Indeed, the ‘five key principles’ the authors think universities should conform to suggest that they started out with high ambitions. They claim institutions must:

  • be disinterested producers of knowledge;
  • nurture sceptical and informed citizens;
  • promote the public good;
  • expand opportunity for all; and
  • further national economic renewal.

Such references to the disinterested production of knowledge, nurturing scepticism and promoting the public good have been all too absent in recent years. Unfortunately, whatever their intentions, the authors are unable to follow through with these laudable ideals and instead it soon becomes apparent that they struggle to conceive of higher education in anything other than crudely economic terms. The authors also attempt to consider an equally instrumental but more politically palatable social vision for higher education. Yet more often than not, this turns out to be just about promoting individual prosperity.

Education and the bottom line

Nearly every page of this report discusses the financial impact that universities, as a ‘vital strategic asset’, can have in relation to enhancing national and local economies: providing skilled recruits for businesses; creating a ‘knowledge economy’; improving the employment prospects and earnings potential of individuals; and responding to demands from employers for research and innovation. This economic instrumentalisation of higher education has been well rehearsed in government policy documents going back over many years now. It reduces education to training and undermines any sense of knowledge having any worth beyond the immediate economic use to which it can be put. It results in an intellectually impoverished vision of higher education.

However, within this depressingly familiar terrain, there are attempts to come up with new ideas here. First is the suggestion that the numbers of students going to higher education should continue to grow. Unless we are fixated upon national league tables comparing the proportion of the population who have been to university, expanding the total number of graduates just for the sake of it doesn’t really make sense in isolation from the question of why people should go to university at all. Here, the report’s failure to see beyond economic benefits results in a somewhat circular argument.

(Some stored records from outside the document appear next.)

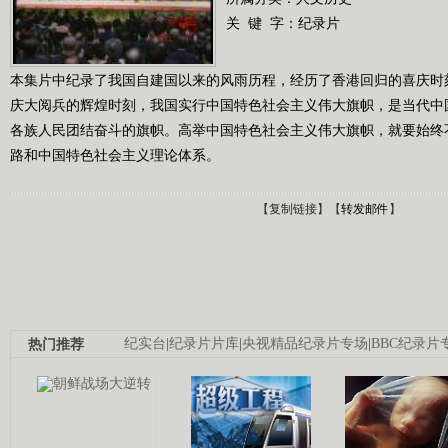
关 键 字：
纪录片
本集片中纪录了我国自建国以来的风雨历程，经历了香港回归的喜庆时
庆大阅兵的辉煌时刻，我国实行中国特色社会主义伟大旗帜，是当代中
各族人民团结奋斗的旗帜。高举中国特色社会主义伟大旗帜，就要始终
路和中国特色社会主义理论体系。
【
复制链接
】【
转发邮件
】
热门推荐
纪实台
|
纪录片片库
|
央视精品纪录片专场
|
BBC纪录片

We’re told that the emergence of service and knowledge industries means there is a demand for highly skilled labour, but it’s also acknowledged that ‘around half of jobs in the UK do not require post-secondary education’. So, the authors suggests that alongside providing more graduates to meet the need for highly skilled people there must also be a strategy to raise the demand for higher-level skills, ‘in order to avoid a situation in which more graduates are forced to take lower skilled work’.

We also go round in circles at the level of individuals: we’re told that ‘graduates have become more likely to have a job and earn higher wages than those with lower levels of education’, but also that ‘the value of a degree in terms of lifetime earnings has been falling as the graduate population has increased’. In these terms, increasing the number of graduates does not make much sense.

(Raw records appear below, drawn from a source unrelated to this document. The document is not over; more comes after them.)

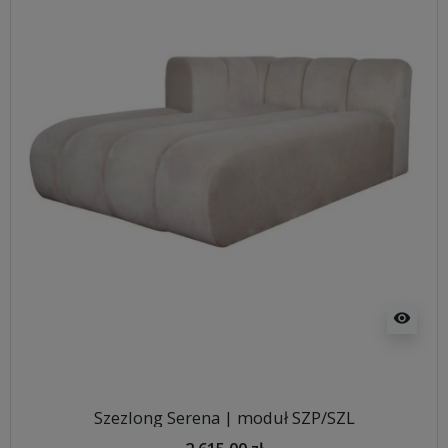
visibility
Szezlong Serena | moduł SZP/SZL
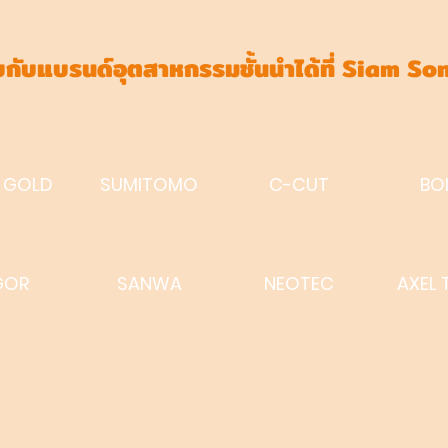
กับแบรนด์อุตสาหกรรมชั้นนำได้ที่ Siam So
 GOLD
SUMITOMO
C-CUT
BO
GOR
SANWA
NEOTEC
AXEL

A revealing footnote reports that ‘the top 10 per cent of workers qualified to A-level earn slightly more than the median graduate, and the median-paid workers qualified to A-level earn slightly more than the bottom 10 per cent of graduates’. These statistics do not take into account either earnings lost during three years at university or any (perhaps considerable) debts incurred. When viewed solely in financial terms, the logical conclusion is this: for those unlikely to land a particularly well-paid job upon graduation, not going to university is a sensible decision.

Pretty polys

Despite the failings of degrees as income-boosting instruments, the report suggests efforts should be made to recruit more of the kind of students who are most likely to end up in relatively low-paid jobs. The authors propose ‘the creation of an additional 20,000 student places, restricted to new £5,000 “fee-only” degrees, focused on vocational learning and offered to local students who would be eligible for fee loans but not maintenance support’. This means people from poorer financial backgrounds who lack an array of academic A-levels will end up taking vocational degrees in local colleges and accruing upwards of £15,000 debt, all to get a job that will most likely pay less than they could earn if they hadn’t bothered doing the degree at all.

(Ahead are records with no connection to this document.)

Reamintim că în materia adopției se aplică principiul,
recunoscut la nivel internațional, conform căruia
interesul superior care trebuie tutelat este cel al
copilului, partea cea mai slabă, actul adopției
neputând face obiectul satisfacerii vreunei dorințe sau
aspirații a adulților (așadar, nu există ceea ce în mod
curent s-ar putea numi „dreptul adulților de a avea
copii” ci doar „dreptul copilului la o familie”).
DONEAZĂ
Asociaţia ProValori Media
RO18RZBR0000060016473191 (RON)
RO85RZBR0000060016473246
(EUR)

Perhaps intending to overcome the stigma that will no doubt stick to vocational degrees obtained from local colleges, the report suggests such colleges should be given degree-awarding powers and granted the title of polytechnics. Polytechnics existed in the UK for a brief 30-year period up until the previous Conservative government abolished the ‘binary divide’ in the 1990s and, at a stroke, allowed all HE institutions to become universities. Established in 1963, the same year as Harold Wilson’s ‘white heat of the technological revolution’, polytechnics had been intended to offer high-level technical and vocational education to local (read: working-class) students. But from their very inception, this never really worked out. Polytechnics soon exercised ‘academic drift’ and recruited middle-class students on to academic courses in the humanities and social sciences – not what Anthony Crosland, the then Labour education secretary whose idea they were, had wanted at all.

Today, all universities offer degrees in technical and vocational subjects and even the most academic disciplines incorporate employability skills into taught content; most have a staff-student ratio comparable to that of the former polytechnics; most universities have funding levels and staff teaching loads equivalent to that of the polys. It’s not too far-fetched to suggest that many UK universities now function primarily as polytechnics did in the past. So with universities having become polytechnics in all but name, it seems only nostalgia can lie behind the proposal to re-introduce the polytechnic title to FE colleges.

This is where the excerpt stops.